Sherbinin scored on an even stronger individual effort at 3:04 of the second period, to pull Westside to within one goal, at 3-2. Twisting and turning, he beat three Viper stick checks in the Viper zone and then swept the puck past Voth.

McGillis restored the Viper two-goal lead with a fine short handed goal at 19:27. Adam Thompson cleared the puck to his blue line, where Dylan Walchuk chipped it past the Warrior point man and raced down the right wing.

Walchuk slowed down when he reached the Warrior zone and waited for the hustling McGillis to go to the net. McGillis tipped Walchuk’s perfect pass for his first goal of the season.

“Coach Ferner has been telling us to go hard to the net to earn our goals,” said McGillis, “and that’s all I tried to do.”

It seemed that the Vipers were home and dry, but the Alex Grieve line had other ideas as they pressed the issue and scored twice to knot the score at 4-4 in the third.

Grieve scored the first with Viper Darren Nowick in the penalty box, at 7:33. He took advantage of Elliott Richardson’s weak clearing attempt.

Quinn Gould got the tying goal at 12:13, following a strong, prolonged forecheck by Gould, Grieve, and Kyle Singleton.

At that point, it looked like the Warriors had all the momentum, but 35 seconds later Patrick McGillis notched the winner at the goal mouth on a great feed by Dylan Walchuk.

Mike Zalewski capped the scoring when he took Kyle Murphy’s bank pass and went in alone on Boyle.
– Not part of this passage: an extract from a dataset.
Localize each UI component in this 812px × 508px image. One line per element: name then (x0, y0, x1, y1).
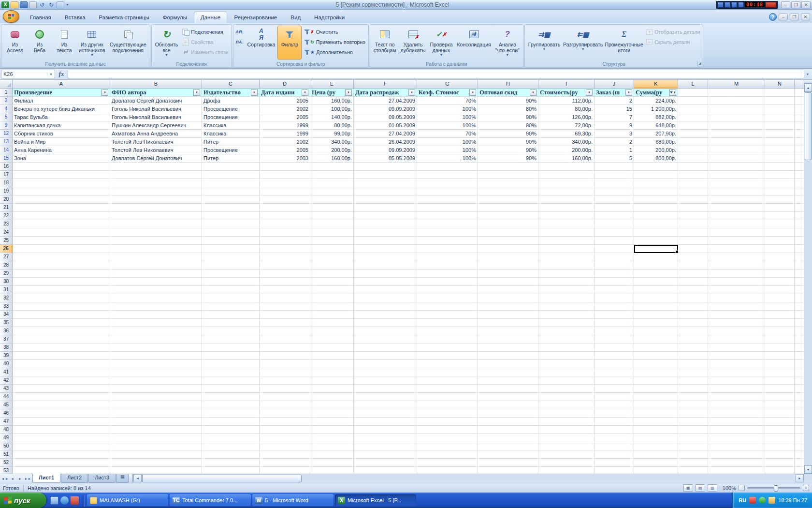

Walchuk, who returned earlier in the afternoon from a visit to the campus of Northern Michigan University, found that his place on the top line had now gone to Kyle Murphy. Placed on a line with Patrick McGillis and Darren Nowick, Walchuk had a strong game, earning three assists and setting up Nowick for several excellent scoring chances.

McGillis was delighted with the opportunity to rejoin Walchuk. “We had excellent chemistry last year in the Doyle Cup and the RBC,” said McGillis. “I just love playing with Wally.”

Coach Mark Ferner was philosophical about the Vipers’ third period letdown. “We stopped talking to each on the ice and starting turning the puck over when Westside applied pressure. It’s mental fatigue, I think. The guys have played a lot of hockey lately – 6 games in 9 days, I think it’s been – and they were a bit vulnerable.”

The Warriors were also vulnerable at the back end, where defencemen Tom Kroshus and Isaac Berglund were missing because of injury. Peter MacIntosh was ejected in the first minute of the game, and Michael King was dressed but saw little action due to an ankle injury.

Down to four defencemen, Coach Darren Yopyk was forced to move Dru Morrison back to the blue line and play some of his D-men more than he would have wanted, and the Vipers took advantage.